GWAS and fine-mapping studies have identified over 50 candidate regions for T1D progression [11, 13], however a broad understanding of the underlying disease mechanism has been difficult to elucidate without relevant functional information derived from cell-specific material. With the availability of whole genome annotation, we see that the majority of genetic risk lies in non-coding regions of the genome and is enriched in regulatory regions including promoters and enhancers. Traditionally, to understand how these variants may function they have been assigned to the nearest gene or genes within a defined linear distance. However, this approach ignores the role of three-dimensional connectivity by which enhancers and repressors function to regulate transcription [89,90,91].

Recent approaches use statistical co-localisation tests to link potential causal SNPs and quantitative trait loci (QTLs) to identify the genes regulated by GWAS loci [92]. These methods require many samples in the correct cell type or physiological context and to date work best for local/cis QTLs, generally less than 1 Mb in linear distance [89]. An alternative approach used in this study and others [93, 94] is to make use of chromosome conformation capture data to directly connect disease-associated regulatory regions to their target genes. As growing cellular and genomics evidence indicate that dysregulation of the Treg compartment contributes to autoimmune disease [25, 95, 96], we generated a cell type-specific 3D interaction profile in human regulatory T cells to establish an in silico, candidate loci reduction method to identify T1D-candidate regions that function in a Treg and the genes they affect. Open chromatin regions identified by ATAC-seq and regulatory regions identified by epigenetic marks such as histone H3K27ac can number in the tens of thousands in a specific cell type [40, 97], we therefore initially focused on regulatory regions bound by the Treg-specific transcription factor FOXP3 given the essential role of FOXP3 in the Treg functional phenotype we hypothesised that candidate variants that are found within open, FOXP3-bound regions are likely to alter immunological tolerance. In addition, as different autoimmune diseases share genetic risk regions [13], we speculated that by identifying specific genetic variants that may contribute to T1D through the dysregulation of regulatory T cell functional fitness, this could be via mechanisms consistent across many autoimmune diseases [1, 98, 99].
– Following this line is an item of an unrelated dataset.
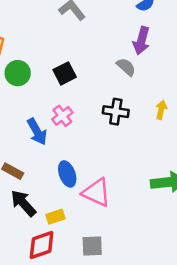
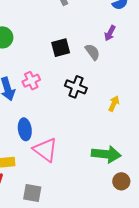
purple arrow: (141, 41) -> (110, 33), size x0.7
black square: (65, 73) -> (61, 48), moved
yellow arrow: (161, 110) -> (114, 104), moved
The design and implementation of the 3DFAACTS-SNPs workflow champions a new data-centric view of functional genomics analysis, with the development of cell type-specific epigenomic and 3D datasets enabling researchers to narrow down on molecular changes at a fine-scale resolution. However, the results of this study suggests that cell type-specific viewpoints can be broadened to a much more lineage (T cell) or immune (e.g. innate or adaptive) system-specific level. While we focused on Treg cells and expected to identify Treg-specific enhancer-controlled targets, based on the criteria of inclusion of FOXP3 binding data, no functional variant was uniquely accessible in only Tregs, nor were they specifically enriched with Treg-exclusive H3K27ac modified regions (Fig. 4B). This likely reflects the propensity of FOXP3 to bind to enhancers active in multiple CD4 + T cell lineages [54] (Fig. 4) to modify their output in a Treg-specific manner and therefore we cannot currently discern whether these filtered variants act predominantly in Tregs or on other CD4 + T cell subsets. The incorporation of context- and CD4 + T cell subset-specific gene expression [100] and epigenomic [94, 101] data into the 3DFAACTS-SNPs workflow may help resolve this. Although we have focused here on using FOXP3-binding as a filtering criteria, it is known that other FOXP3-independent pathways are important for Treg function and the 3DFAACTS-SNPs workflow could be modified to incorporate other TFs or other epigenetic profiles such as CpG-demethylated regions [102] to further explore the relationship between disease-associated variants and these pathways.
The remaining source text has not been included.